Does anyone know if I could put the two together without fighting? I have like a descent tank size


----------



## Shawtee (Jun 2, 2009)

Hey therere when u say Puffy what sort of puffy do you mean? a dwarf puffer or an acutal puffer fish?
I have a dwarf puffer fish but i added my betta after my puffer fish had hit puberty (aprrently all DP's hit puberty :S and this is when they can get very agressive, and bitey.)
I only havea 30 litre tank mand my beta and puffer fish arent fighting at all, everything is ship shape x


----------



## fishyinpa (Dec 25, 2008)

Puffers are best solitary. Unless its a really big tank with lots of plants. They will get aggressive and attack other fish. Only be a matter of time before it goes after your betta,then no more betta. Best to give a puffer its own tank and a betta its own as well. Its iffy with bettas and tankmates,some may be okay with it,some not.


----------



## Shawtee (Jun 2, 2009)

My betta and DP have co existed Peacefully for over 2 months now, i believe that my Dwarf puffer "went through puberty" before i introduced my betta x


----------



## fishyinpa (Dec 25, 2008)

Hmm...well hopefully itll stay that way. But i recommend a quite large tank to do put them together.


----------



## Shawtee (Jun 2, 2009)

i cant affford to upgrade just yet, im looking at getting my Bf a tank though, found dads old heater but i know my bf would prefer the fightingg fish, hadnds down hes that kinda bloke... but i was planning to go with him to pick out his own x


----------



## fishyinpa (Dec 25, 2008)

Okay.


----------



## Shawtee (Jun 2, 2009)

yeah i wouldnt suggest it though if u were gunna put it together put it in a large tank, im lucky that both mine seem to have "peaceful personalities" its the tetras that are agressive x


----------



## Shawtee (Jun 2, 2009)

Picture is crap but just to show, in the same tank co - existing =
http://photos-c.ak.fbcdn.net/hphoto...1205883832452_1389341979_591122_7793952_n.jpg


----------



## crowntail lover (Apr 25, 2009)

NO!! Puffers need to be alone, or with their own kind!! They will fight, and possibly kill your betta..


----------



## Shawtee (Jun 2, 2009)

NOOOO lol mate he's been in my community tank since spring, he does not attack anything he did so for the first week and now he has stopped, he has been living with my betta for 2 months, and they havent fought!
Each puffer needs his own 3 gallons of space in the tank, my puffer has this and hiding holes... he is fine and happy.


----------



## crowntail lover (Apr 25, 2009)

ohhh...haha!! well that sounds like a NICE puffer!! Trust me!
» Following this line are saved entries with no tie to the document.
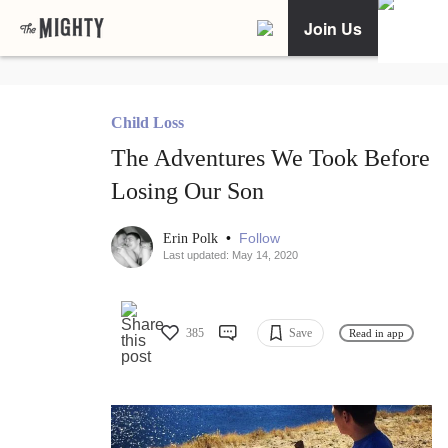
Join Us
Child Loss
The Adventures We Took Before
Losing Our Son
•
Follow
Erin Polk
Last updated: May 14, 2020
385
Save
Read in app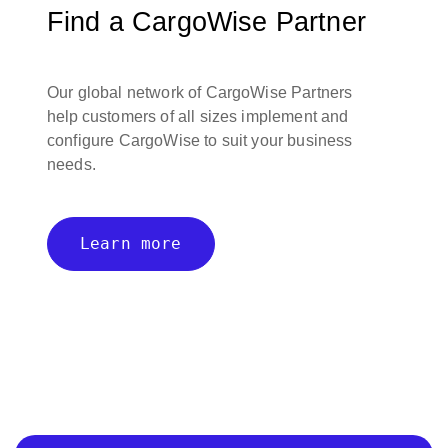
Find a CargoWise Partner
Our global network of CargoWise Partners
help customers of all sizes implement and
configure CargoWise to suit your business
needs.
Learn more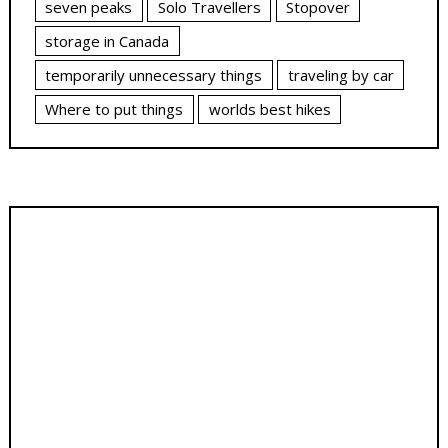
seven peaks
Solo Travellers
Stopover
storage in Canada
temporarily unnecessary things
traveling by car
Where to put things
worlds best hikes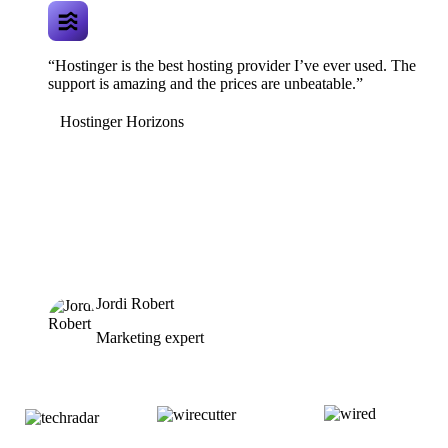
“Hostinger is the best hosting provider I’ve ever used. The
support is amazing and the prices are unbeatable.”
Hostinger Horizons
Jordi Robert
Marketing expert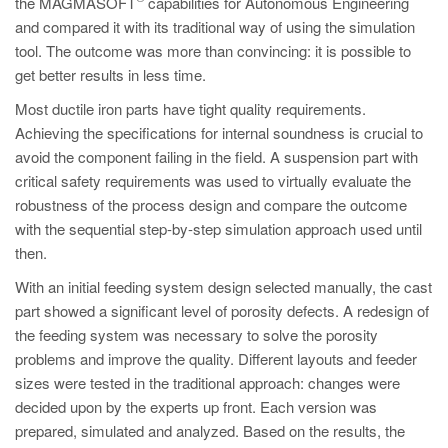
the MAGMASOFT
capabilities for Autonomous Engineering
PT
and compared it with its traditional way of using the simulation
ES
tool. The outcome was more than convincing: it is possible to
MAGMA Türkiye
get better results in less time.
EN
Most ductile iron parts have tight quality requirements.
Achieving the specifications for internal soundness is crucial to
TR
avoid the component failing in the field. A suspension part with
MAGMA China
critical safety requirements was used to virtually evaluate the
robustness of the process design and compare the outcome
EN
with the sequential step-by-step simulation approach used until
ZH
then.
MAGMA India
With an initial feeding system design selected manually, the cast
part showed a significant level of porosity defects. A redesign of
EN
the feeding system was necessary to solve the porosity
MAGMA Korea
problems and improve the quality. Different layouts and feeder
sizes were tested in the traditional approach: changes were
EN
decided upon by the experts up front. Each version was
KO
prepared, simulated and analyzed. Based on the results, the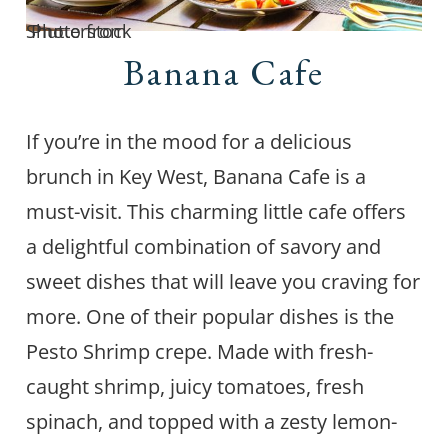
Photo from Shutterstock
Banana Cafe
If you’re in the mood for a delicious
brunch in Key West, Banana Cafe is a
must-visit. This charming little cafe offers
a delightful combination of savory and
sweet dishes that will leave you craving for
more. One of their popular dishes is the
Pesto Shrimp crepe. Made with fresh-
caught shrimp, juicy tomatoes, fresh
spinach, and topped with a zesty lemon-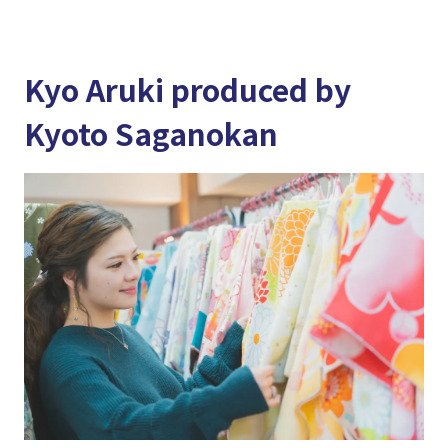
Kyo Aruki produced by
Kyoto Saganokan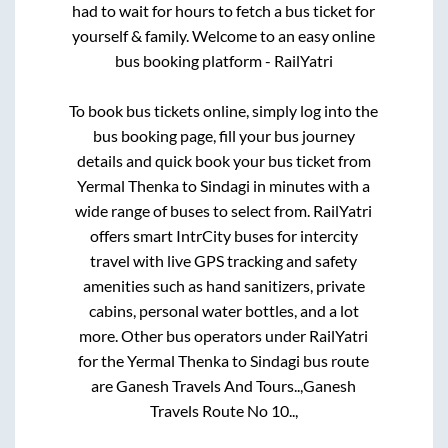
had to wait for hours to fetch a bus ticket for
yourself & family. Welcome to an easy online
bus booking platform - RailYatri
To book bus tickets online, simply log into the
bus booking page, fill your bus journey
details and quick book your bus ticket from
Yermal Thenka
to
Sindagi
in minutes with a
wide range of buses to select from. RailYatri
offers smart IntrCity buses for intercity
travel with live GPS tracking and safety
amenities such as hand sanitizers, private
cabins, personal water bottles, and a lot
more. Other bus operators under RailYatri
for the
Yermal Thenka
to
Sindagi
bus route
are
Ganesh Travels And Tours..,
Ganesh
Travels Route No 10..,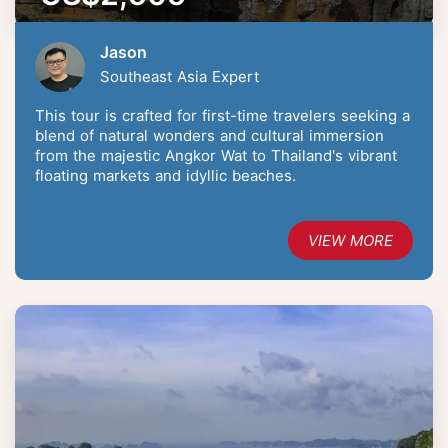
Jason
Southeast Asia Expert
This tour is crafted for first-time travelers seeking a
blend of natural wonders and cultural immersion
from the majestic Angkor Wat to Thailand's vibrant
floating markets and idyllic beaches.
VIEW MORE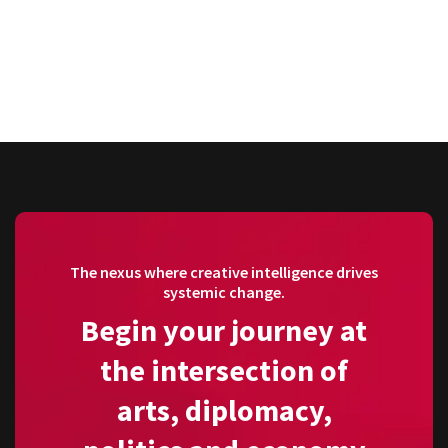
The nexus where creative intelligence drives
systemic change.
Begin your journey at
the intersection of
arts, diplomacy,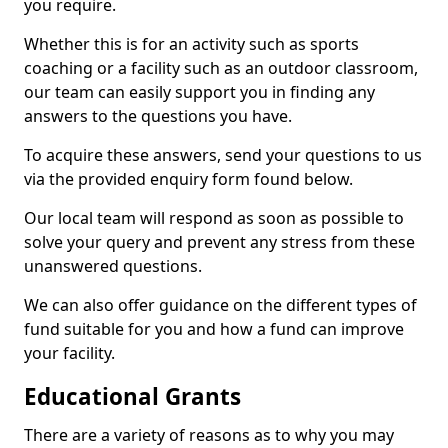
you require.
Whether this is for an activity such as sports
coaching or a facility such as an outdoor classroom,
our team can easily support you in finding any
answers to the questions you have.
To acquire these answers, send your questions to us
via the provided enquiry form found below.
Our local team will respond as soon as possible to
solve your query and prevent any stress from these
unanswered questions.
We can also offer guidance on the different types of
fund suitable for you and how a fund can improve
your facility.
Educational Grants
There are a variety of reasons as to why you may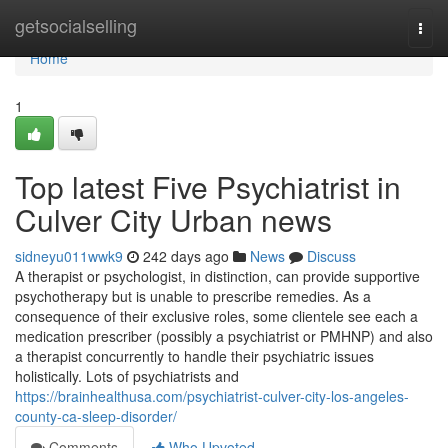
Home
getsocialselling
Togg
navi
Home
1
Top latest Five Psychiatrist in
Culver City Urban news
sidneyu011wwk9
242 days ago
News
Discuss
A therapist or psychologist, in distinction, can provide supportive
psychotherapy but is unable to prescribe remedies. As a
consequence of their exclusive roles, some clientele see each a
medication prescriber (possibly a psychiatrist or PMHNP) and also
a therapist concurrently to handle their psychiatric issues
holistically. Lots of psychiatrists and
https://brainhealthusa.com/psychiatrist-culver-city-los-angeles-
county-ca-sleep-disorder/
Comments
Who Upvoted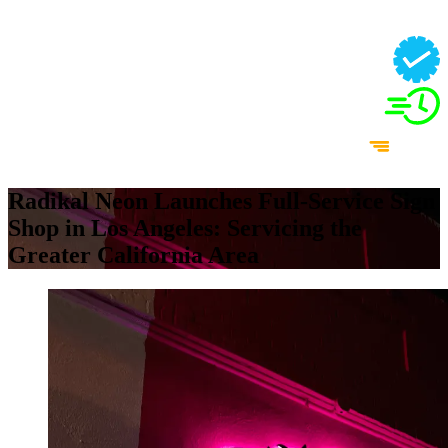
Radikal Neon Launches Full-Service Sign
Shop in Los Angeles: Servicing the
Greater California Area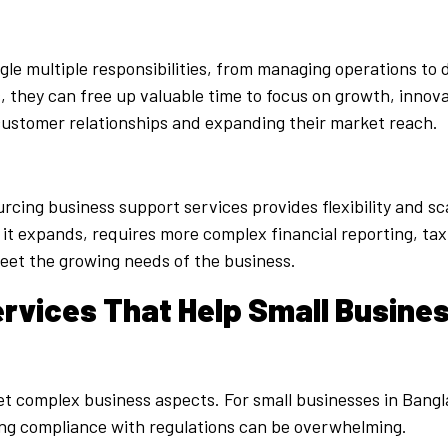
le multiple responsibilities, from managing operations to 
they can free up valuable time to focus on growth, innovat
customer relationships and expanding their market reach.
cing business support services provides flexibility and sca
as it expands, requires more complex financial reporting, t
meet the growing needs of the business.
rvices That Help Small Busine
yet complex business aspects. For small businesses in Bangl
ing compliance with regulations can be overwhelming.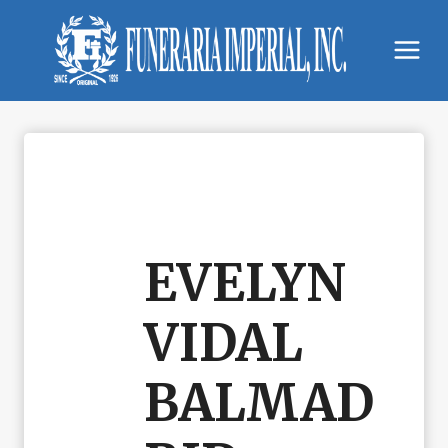
Skip
to
content
EVELYN
VIDAL
BALMAD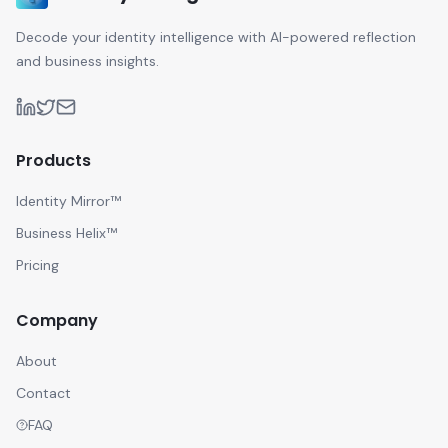
Decode your identity intelligence with AI-powered reflection
and business insights.
Products
Identity Mirror™
Business Helix™
Pricing
Company
About
Contact
FAQ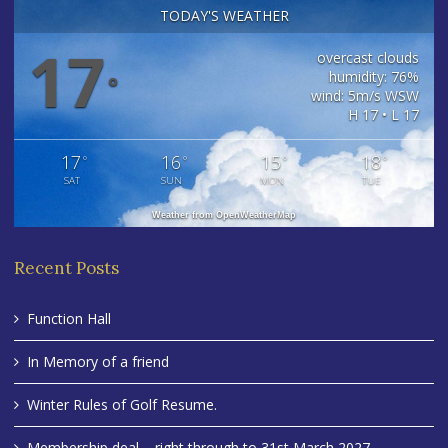
TODAY'S WEATHER
17
overcast clouds
humidity: 76%
°
wind: 5m/s WSW
H 17 • L 17
17
16
15
18
°
°
°
°
SAT
SUN
MON
TUE
Weather from OpenWeatherMap
Recent Posts
Function Hall
In Memory of a friend
Winter Rules of Golf Resume.
Membership deal – right through to 31st March 2027 .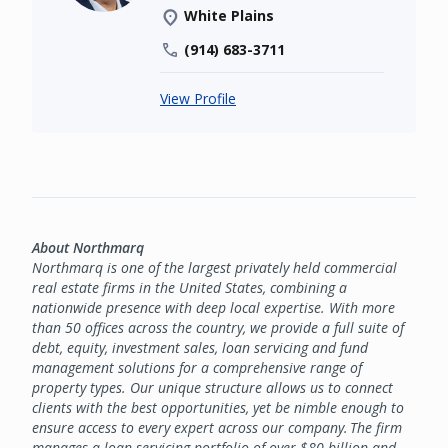
White Plains
(914) 683-3711
View Profile
About Northmarq
Northmarq is one of the largest privately held commercial
real estate firms in the United States, combining a
nationwide presence with deep local expertise. With more
than 50 offices across the country, we provide a full suite of
debt, equity, investment sales, loan servicing and fund
management solutions for a comprehensive range of
property types. Our unique structure allows us to connect
clients with the best opportunities, yet be nimble enough to
ensure access to every expert across our company. The firm
manages a loan servicing portfolio of over $80 billion and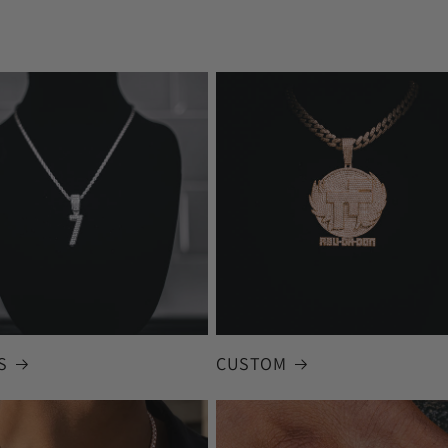
S
CUSTOM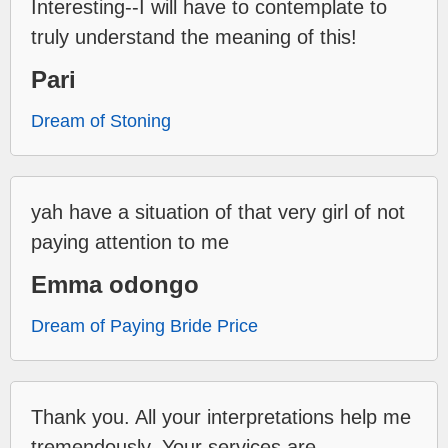
Interesting--I will have to contemplate to
truly understand the meaning of this!
Pari
Dream of Stoning
yah have a situation of that very girl of not
paying attention to me
Emma odongo
Dream of Paying Bride Price
Thank you. All your interpretations help me
tremendously. Your services are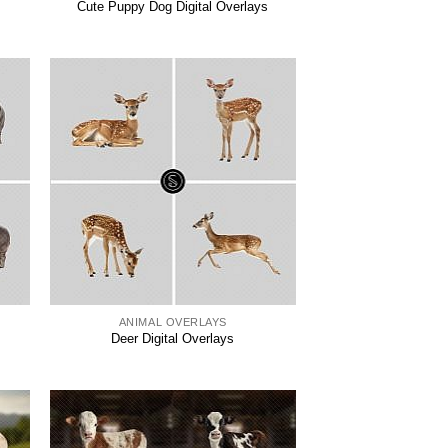
Cute Puppy Dog Digital Overlays
ANIMAL OVERLAYS
Deer Digital Overlays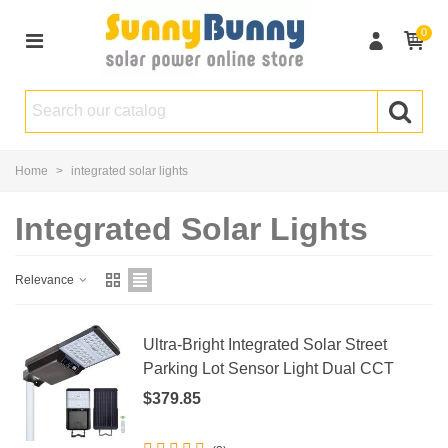
0
Home
>
integrated solar lights
Integrated Solar Lights
Relevance
Ultra-Bright Integrated Solar Street
Parking Lot Sensor Light Dual CCT
$379.85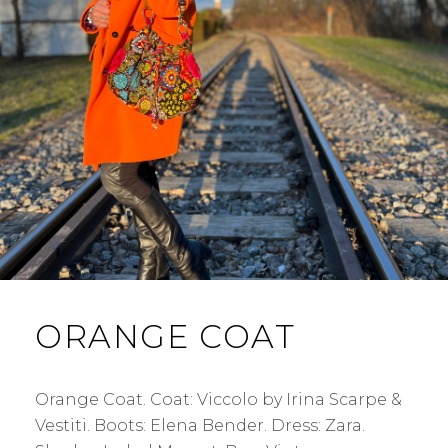
ORANGE COAT
Orange Coat. Coat: Viccolo by Irina Scarpe &
Vestiti. Boots: Elena Bender. Dress: Zara.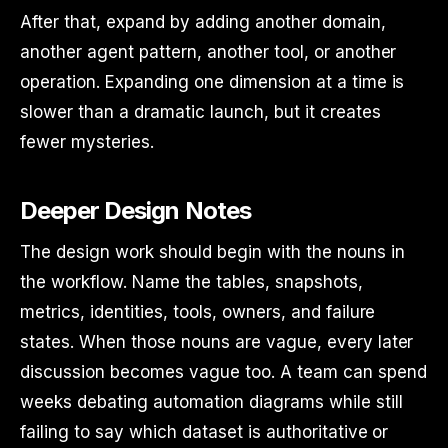
After that, expand by adding another domain,
another agent pattern, another tool, or another
operation. Expanding one dimension at a time is
slower than a dramatic launch, but it creates
fewer mysteries.
Deeper Design Notes
The design work should begin with the nouns in
the workflow. Name the tables, snapshots,
metrics, identities, tools, owners, and failure
states. When those nouns are vague, every later
discussion becomes vague too. A team can spend
weeks debating automation diagrams while still
failing to say which dataset is authoritative or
I found out the hard way!


----------



## ScentedLove (Aug 13, 2009)

Lol puffers crack me up ;]


----------



## Shawtee (Jun 2, 2009)

yeah, he had his agressive stage before i got my betta, plus i planned to keep my betta in a vase but then he was loosing his colour, temprature, u get the idea! so i plopped him there temporarily and it was good because he went and flared at all the other fish and he gets left alone, bar my female tetra!

*I still wouldnt recommend attemtping it, or at least purchase your puffer and have him for 2-3 moths before introducing your siameese, then again dont let your puffer be the only one in the tank, cuz it will be harder if you introduce tank mates after as it will be "his territory".


----------